I forgive myself that I have accepted and allowed myself to within existing in/as memories/characters and personalities of/as acts of automation to/towards children, and my world – have abdicated myself as my physical body and this physical reality – meaning – I have given up my right of/as life because in such automated acts of/as self, I am proving that I don’t care enough to slow myself down and breathe myself here, to actually support myself as all as life – to investigate myself and our current world/money system and therefore support a system where No one suffers, No one starves to death, No one goes to war for the right of land over those who are already living on the land, and No one goes without a home and clean water, thus, I see, realize and understand the common sense in supporting an Equal Money System where I will know for sure that All living beings and our Earth, will be genuinely provided and cared for.

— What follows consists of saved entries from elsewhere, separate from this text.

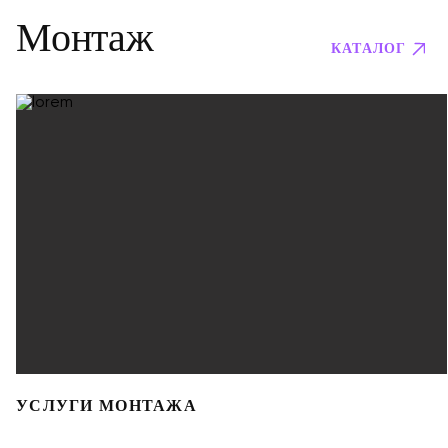
Монтаж
КАТАЛОГ
УСЛУГИ МОНТАЖА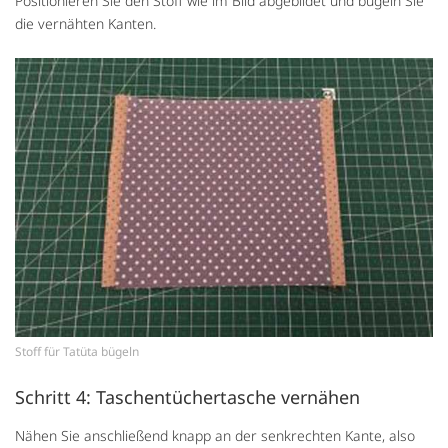
Positionieren Sie den Stoff wie im Bild abgebildet und bügeln Sie
die vernähten Kanten.
Stoff für Tatüta bügeln
Schritt 4: Taschentüchertasche vernähen
Nähen Sie anschließend knapp an der senkrechten Kante, also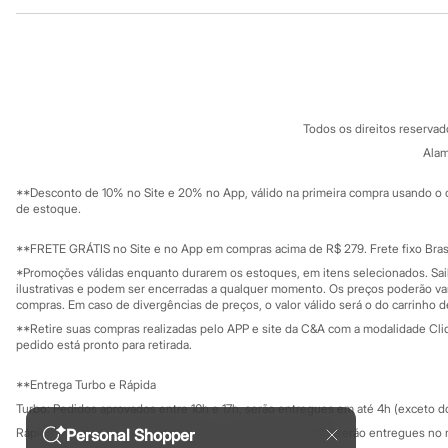
Institucional
Produtos
Minecraft
Naruto
Sobre a C&A
Cartão C&A
Patrulha Canina
Sobre o cartã
Fornecedores
Sonic
Stitch
Termos e condições
C&A&VC
Beleza
Conheça o pr
Política de privacidade
Kits
Todos os direitos reserva
Trabalhe conosco
C&A Pay
Perfumes árabes
Sobre o C&A P
Alam
Novidades
Sustentabilidade
Cabelos
Solicite seu ca
Mapa do site
**Desconto de 10% no Site e 20% no App, válido na primeira compra usando o 
Condicionador
Governança
Investidores
de estoque.
Escovas e Pentes
Ouvidoria / Rel
Finalizadores
Sala de imprensa
Shampoo
Educação fina
**FRETE GRÁTIS no Site e no App em compras acima de R$ 279. Frete fixo Brasi
Privacidade
Tratamento
Sustentabilida
*Promoções válidas enquanto durarem os estoques, em itens selecionados. Sa
Configuração de cookies
Cuidados com o corpo
ilustrativas e podem ser encerradas a qualquer momento. Os preços poderão var
Hidratante
Minha privacidade
compras. Em caso de divergências de preços, o valor válido será o do carrinho 
Protetor solar
**Retire suas compras realizadas pelo APP e site da C&A com a modalidade Clique
Tratamento
pedido está pronto para retirada.
Cuidados com o rosto
Esfoliante
**Entrega Turbo e Rápida
Hidratante
Turbo: Pedidos aprovados entre 10h e 17h, serão entregues em até 4h (exceto d
Protetor solar
Tônicos
Personal Shopper
Rápida: Pedidos com os pagamentos aprovados até as 10h, serão entregues no 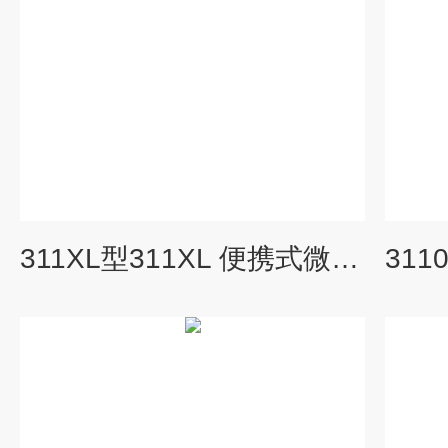
311XL型311XL 便携式微量氧测定仪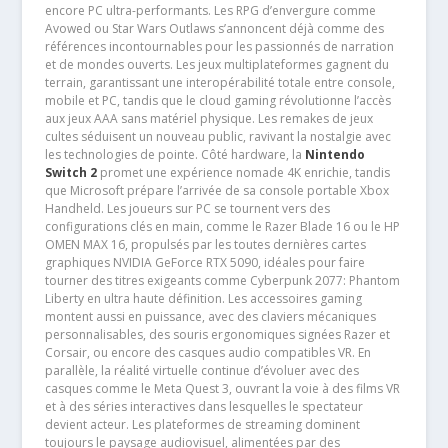
encore PC ultra-performants. Les RPG d’envergure comme
Avowed ou Star Wars Outlaws s’annoncent déjà comme des
références incontournables pour les passionnés de narration
et de mondes ouverts. Les jeux multiplateformes gagnent du
terrain, garantissant une interopérabilité totale entre console,
mobile et PC, tandis que le cloud gaming révolutionne l’accès
aux jeux AAA sans matériel physique. Les remakes de jeux
cultes séduisent un nouveau public, ravivant la nostalgie avec
les technologies de pointe. Côté hardware, la
Nintendo
Switch 2
promet une expérience nomade 4K enrichie, tandis
que Microsoft prépare l’arrivée de sa console portable Xbox
Handheld. Les joueurs sur PC se tournent vers des
configurations clés en main, comme le Razer Blade 16 ou le HP
OMEN MAX 16, propulsés par les toutes dernières cartes
graphiques NVIDIA GeForce RTX 5090, idéales pour faire
tourner des titres exigeants comme Cyberpunk 2077: Phantom
Liberty en ultra haute définition. Les accessoires gaming
montent aussi en puissance, avec des claviers mécaniques
personnalisables, des souris ergonomiques signées Razer et
Corsair, ou encore des casques audio compatibles VR. En
parallèle, la réalité virtuelle continue d’évoluer avec des
casques comme le Meta Quest 3, ouvrant la voie à des films VR
et à des séries interactives dans lesquelles le spectateur
devient acteur. Les plateformes de streaming dominent
toujours le paysage audiovisuel, alimentées par des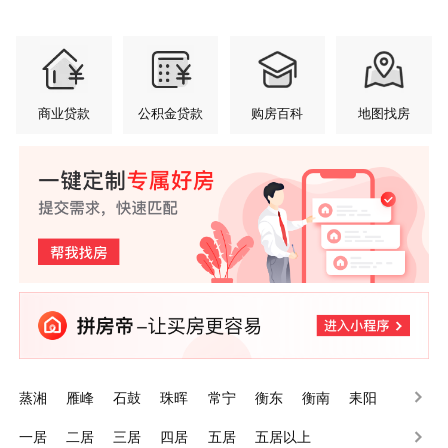
商业贷款
公积金贷款
购房百科
地图找房
蒸湘
雁峰
石鼓
珠晖
常宁
衡东
衡南
耒阳
南岳
衡山
一居
二居
三居
四居
五居
五居以上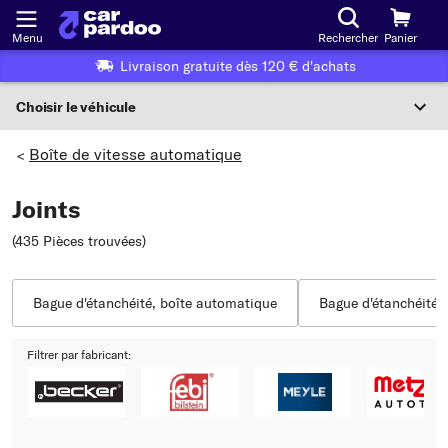
Menu
Rechercher
Panier
Livraison gratuite dès 120 € d'achats
Choisir le véhicule
Sélection du véhicule
Boîte de vitesse automatique
>
F
Joints
Choisir le véhicule
(435 Pièces trouvées
)
ou
Ou choix du véhicule selon les critères suivants :
Bague d'étanchéité, boîte automatique
Bague d'étanchéité, 
Choix du fabricant
Filtrer par fabricant:
Choix du modèle
Choix du type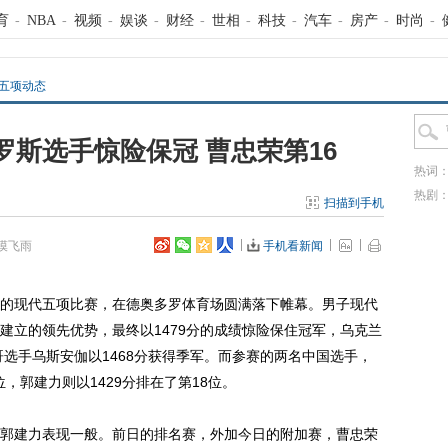
育
-
NBA
-
视频
-
娱谈
-
财经
-
世相
-
科技
-
汽车
-
房产
-
时尚
-
代五项动态
斯选手惊险保冠 曹忠荣第16
热词
热剧
扫描到手机
漠飞雨
手机看新闻
会的现代五项比赛，在德奥多罗体育场圆满落下帷幕。男子现代
建立的领先优势，最终以1479分的成绩惊险保住冠军，乌克兰
哥选手乌斯安伽以1468分获得季军。而参赛的两名中国选手，
位，郭建力则以1429分排在了第18位。
建力表现一般。前日的排名赛，外加今日的附加赛，曹忠荣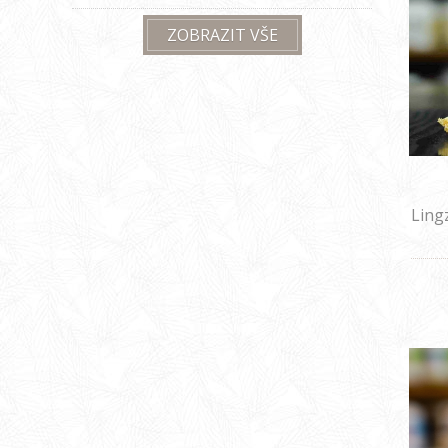
ZOBRAZIT VŠE
Ling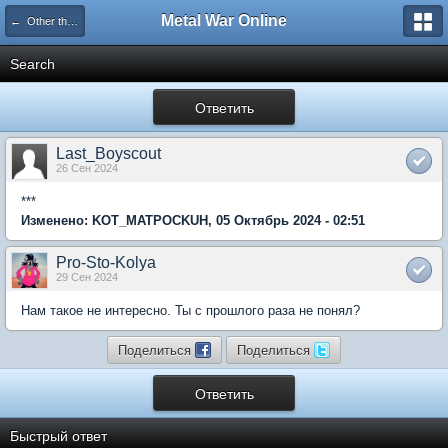
Metal War Online
← Other themes
Search
Ответить
Last_Boyscout
26 Сен 2024
***
Изменено: KOT_MATPOCKUH, 05 Октябрь 2024 - 02:51
Pro-Sto-Kolya
29 Сен 2024
Нам такое не интересно. Ты с прошлого раза не понял?
Поделиться
Поделиться
Ответить
Быстрый ответ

I commit myself to Stop myself as ignorant acts of saying No to children within automated acts of/as memories/characters and personalities, because I see, realize and understand how through breathing, writing and self-forgiveness one is able to correct, realign and redesign themselves, thus is able to assist and support a world/money/education system according to what’s best for All.

I commit myself to investigate and forgive the memories/characters of/as my parents mind as consciousness as the memories/characters which are me as my mind and to assist and support myself to show how our world requires an education system where children are able to receive the support required in order to experience life of/as Heaven on Earth.

I commit myself to show how our world requires an education system that will prepare each one of us to become a self-aware, responsible part of the human race that lives a fulfilled and productive life of happiness and fun and, how Equal Money will ensure that everybody will be effectively educated to live in harmony with everything here including, plants, animals and our environment.

I commit myself to assist parents to see for themselves that the word No is actually not even necessary within a world where one is aware of themselves as breath.

I commit myself to show how the only real solution in assisting ourselves is one that will assist All living beings, thus a living solution is that of an Equal Money System which will guarantee life support for All life forms of Life on/as Earth.

I commit myself to support me as my physical body, to comprehend how life here on earth is a living representation of how, who and what exists within the mind physical body of/as the human.

I commit myself to show how who we are as our physical bodies within our physical reality, is all that we can actually trust, thus, in supporting an Equal Money system, we’re supporting life in trusting that which is real, our physical body and our physical reality.

I commit myself to show how we can change the very fabric of our being and thus change our world by simply placing ourself in the shoes of others.